Trick or Trouble?

Stopping the stigma against teenaged trick or treaters

October 18, 2018

  What is Halloween to the average teenager? Do they think of candy or beer? Halloween is a time of year where everyone celebrates this spooky season.

  Perhaps the most festive group, teenagers, is the least sure about how to spend their Halloween night. In preparation, some are planning the killer parties. Some are getting their costume ready. Some are indulging in pumpkin spice. And the rest of us are wondering whether or not it’s lame to want to trick or treat still. (The answer is yes, but if you’re not cool enough to be invited to a party does it even matter?)

  The fact of the matter is trick or treating is a birthright. Most of us have amazing memories of it. It’s the ultimate bargain and experience to which we are entitled. Free candy, getting to wear a funky costume, running the streets at night: these are key aspects of youth. Why stop when we don’t have to?

  It’s arguably lame, yes. But does that really matter? Teenagers have every right to trick or treat and should take advantage of it. We add more to the community than little kids do.

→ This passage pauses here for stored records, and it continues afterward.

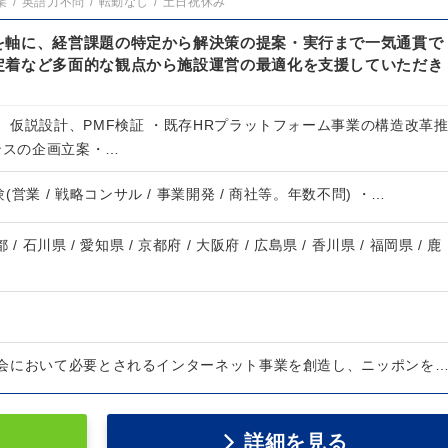
業
英語力不問
転勤なし
土日祝休み
を軸に、経営課題の特定から解決策の提案・実行まで一気通貫で
定着など多面的な観点から施設運営の最適化を支援していただき
、仮説設計、PMF検証 ・既存HRプラットフォーム事業の構造改革
ンスの企画立案・…
営業 / 戦略コンサル / 事業開発 / 商社等。年数不問) ・…
 / 石川県 / 愛知県 / 京都府 / 大阪府 / 広島県 / 香川県 / 福岡県 / 鹿
会において必要とされるインターネット事業を創造し、ニッポンを
詳細を見る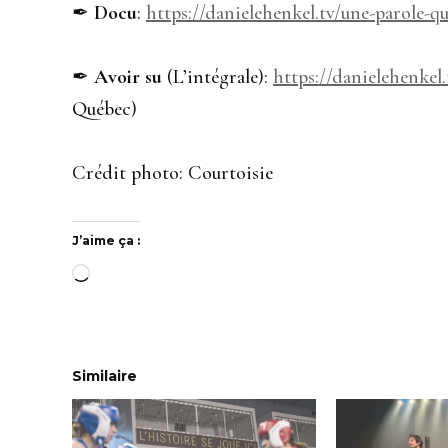
✒︎
Docu
:
https://danielehenkel.tv/une-parole-q
✒︎
Avoir su
(L’intégrale):
https://danielehenkel.
Québec)
Crédit photo: Courtoisie
J’aime ça :
Chargement…
Similaire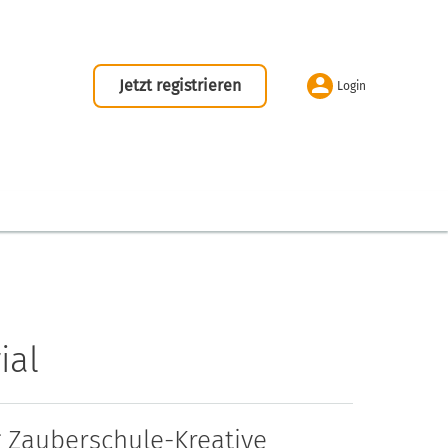
Jetzt registrieren
Login
ial
 Zauberschule-Kreative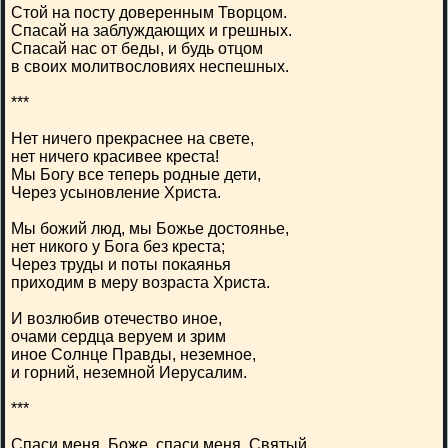
Стой на посту доверенным Творцом.
Спасай на заблуждающих и грешных.
Спасай нас от беды, и будь отцом
в своих молитвословиях неспешных.
***
Нет ничего прекраснее на свете,
нет ничего красивее креста!
Мы Богу все теперь родные дети,
Через усыновление Христа.
Мы божий люд, мы Божье достоянье,
нет никого у Бога без креста;
Через труды и поты покаянья
приходим в меру возраста Христа.
И возлюбив отечество иное,
очами сердца веруем и зрим
иное Солнце Правды, неземное,
и горний, неземной Иерусалим.
***
Спаси меня, Боже, спаси меня, Святый.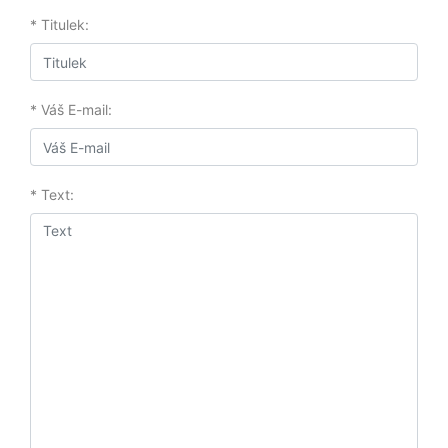
* Titulek:
* Váš E-mail:
* Text: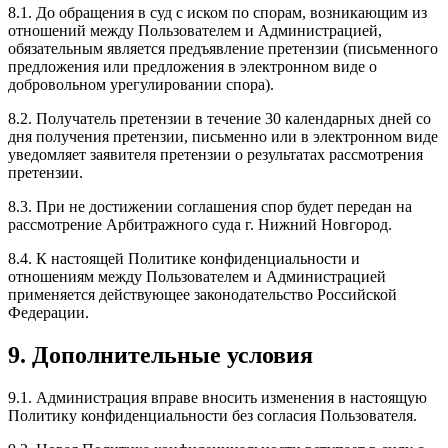
8.1. До обращения в суд с иском по спорам, возникающим из
отношений между Пользователем и Администрацией,
обязательным является предъявление претензии (письменного
предложения или предложения в электронном виде о
добровольном урегулировании спора).
8.2. Получатель претензии в течение 30 календарных дней со
дня получения претензии, письменно или в электронном виде
уведомляет заявителя претензии о результатах рассмотрения
претензии.
8.3. При не достижении соглашения спор будет передан на
рассмотрение Арбитражного суда г. Нижний Новгород.
8.4. К настоящей Политике конфиденциальности и
отношениям между Пользователем и Администрацией
применяется действующее законодательство Российской
Федерации.
9. Дополнительные условия
9.1. Администрация вправе вносить изменения в настоящую
Политику конфиденциальности без согласия Пользователя.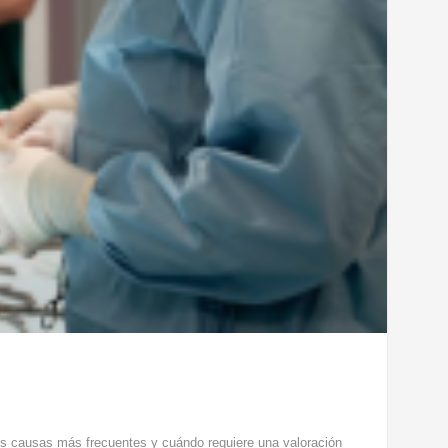
sus causas más frecuentes y cuándo requiere una valoración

We deserve the candy the neighborhood crazy cat lady bought from Stater Bros on discount. If the mom with the I-want-to-talk-to-your-manager haircut tries to tell you otherwise, ask her if she’d rather have you incapacitated at a party.

  Teenagers are running out of time to be young. In a few years, we will be filing taxes. Don’t throw away any chances you have to maintain the memory of your childhood.

  So take what you deserve, go stop the stigma against trick or treating!